ЭкоГ позволяет обнаружить эндолимфатический гидропс. При этой методике регистрируется электрическая активность улитки и слухового нерва, которая возникает после предъявления звукового стимула в интервале 1–10 мс.
Косвенным методом диагностики гидропса является дегидратационный тест. Пациенту выполняют тональную пороговую аудиометрию, затем вводят Глицерол или другой осмотический диуретик и повторяют аудиометрию через 1, 2, 3, 24 и 48 часов. Проба расценивается как положительная, если через 2–3 часа после приема препарата слух улучшается на 10 дБ и более (по крайней мере на двух частотах) или разборчивость речи улучшается не менее чем на 12%.
На сегодняшний день существующие методики объективной диагностики состояния внутреннего уха не позволяют выявлять достоверные признаки БМ, поэтому наиболее распространенные американские диагностические критерии этой патологии (1995 года) основаны преимущественно на клинических проявлениях (представлены в таблице ниже):
Возможная БМ | Вероятная БМ | Достоверная БМ |
|
|
|
Лечение и прогноз
Лечить БМ народными средствами крайне не рекомендуется.

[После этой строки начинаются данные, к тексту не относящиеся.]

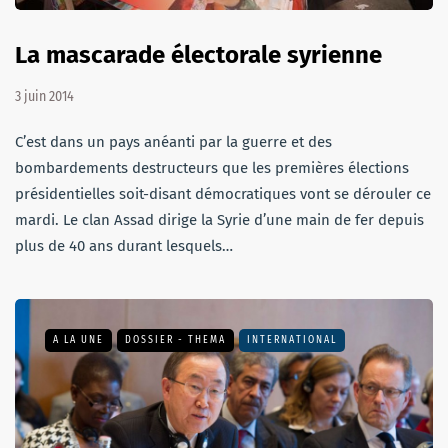
La mascarade électorale syrienne
3 juin 2014
C’est dans un pays anéanti par la guerre et des
bombardements destructeurs que les premières élections
présidentielles soit-disant démocratiques vont se dérouler ce
mardi. Le clan Assad dirige la Syrie d’une main de fer depuis
plus de 40 ans durant lesquels…
A LA UNE
DOSSIER - THEMA
INTERNATIONAL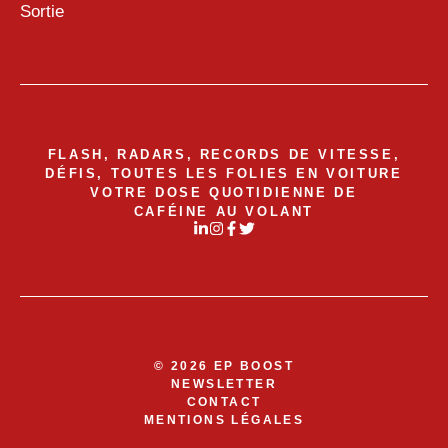
Sortie
FLASH, RADARS, RECORDS DE VITESSE,
DÉFIS, TOUTES LES FOLIES EN VOITURE
VOTRE DOSE QUOTIDIENNE DE
CAFÉINE AU VOLANT
© 2026 EP BOOST
NEWSLETTER
CONTACT
MENTIONS LÉGALES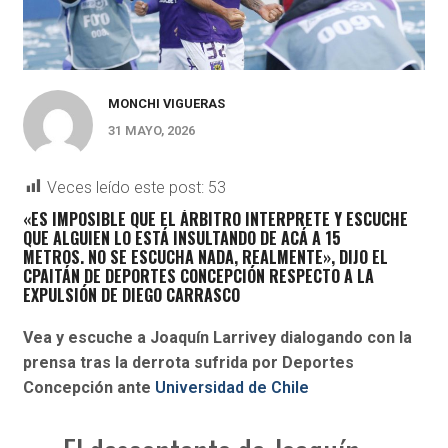
MONCHI VIGUERAS
31 MAYO, 2026
Veces leído este post:
53
«ES IMPOSIBLE QUE EL ÁRBITRO INTERPRETE Y ESCUCHE
QUE ALGUIEN LO ESTÁ INSULTANDO DE ACÁ A 15
METROS.
NO SE ESCUCHA NADA, REALMENTE», DIJO EL
CPAITÁN DE DEPORTES CONCEPCIÓN RESPECTO A LA
EXPULSIÓN DE DIEGO CARRASCO
Vea y escuche a Joaquín Larrivey dialogando con la
prensa tras la derrota sufrida por Deportes
Concepción ante
Universidad de Chile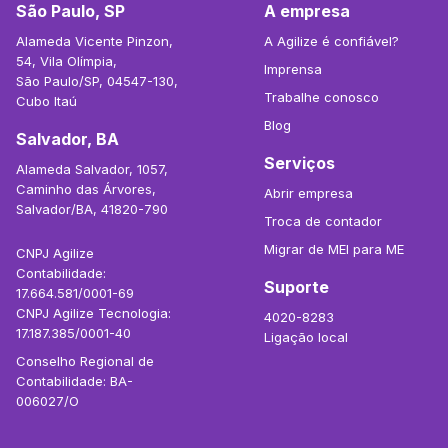
São Paulo, SP
A empresa
Alameda Vicente Pinzon,
A Agilize é confiável?
54, Vila Olímpia,
Imprensa
São Paulo/SP, 04547-130,
Trabalhe conosco
Cubo Itaú
Blog
Salvador, BA
Serviços
Alameda Salvador, 1057,
Caminho das Árvores,
Abrir empresa
Salvador/BA, 41820-790
Troca de contador
Migrar de MEI para ME
CNPJ Agilize
Contabilidade:
Suporte
17.664.581/0001-69
CNPJ Agilize Tecnologia:
4020-8283
17.187.385/0001-40
Ligação local
Conselho Regional de
Contabilidade: BA-
006027/O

Стоит обратиться за консультацией к ЛОРу.
Лечение БМ складывается из двух направлений:
- медикаментозная терапия: устранение приступа головокружения, профилактические мероприятия в период ремиссии;
- хирургическое лечение.
Приступ головокружения устраняют с помощью следующих лекарств:
- дименгидрината (Драмин);
- бензодиазепинов (Диазепам или Лоразепам);
- противорвотных препаратов (Метоклопрамид или Тиэтилперазин).
Профилактика рецидивов БМ включает в себя 3 основных направления:
- бессолевая диета (употребление поваренной соли не более 1–1,5 г в день) с ограничением жидкости;
- длительный прием бетагистина дигидрохлорида (Бетасерк);
- использование диуретиков (Гидрохлортиазид или Ацетазоламид в комбинации с Триамтереном).
Некоторые врачи указывают на эффективное использование глюкокортикоидов (Дексаметазон) в комплексной терапии, которые назначают в виде таблеток или инъекций через шунт или барабанную перепонку.
Если все виды консервативной терапии неэффективны, учащается и усугубляется симптоматика головокружения, а слух для пациента социально значим (например, в связи с работой), тогда можно рекомендовать больному прибегнуть к хирургическому лечению. В данном случае подразумевается использование методик, направленных на сохранение слуха (рассечение эндолимфатического мешка или изолированная лазеродеструкция лабиринта). В случае безрезультативности этих методов, или когда для пациента слух социально не значим, прибегают к другим операциям (химическая лабиринтэктомия аминогликозидами, изолированная вестибулярная нейрэктомия или хирургическая лабиринтэктомия).
Важным компонентом лечения БМ является вестибулярная реабилитация, помогающая пациенту более эффективно адаптироваться к развившимся в результате заболевания дефектам периферического вестибулярного аппарата.
Прогноз у пациентов с этой патологией несильно благоприятный. Это связано с тем, что это дегенеративное заболевание, то есть со временем оно ухудшается. В результате можно потерять слух и заработать инвалидность. Сложно однозначно ответить на вопрос, можно ли нормально жить с этим заболеванием, все зависит от сохранившегося слуха. Как демонстрируют результаты исследований, если БМ была выявлена на ранней стадии и проводятся регулярные комплексные консервативные мероприятия, то прогрессирование симптомов можно остановить у 70-80% пациентов.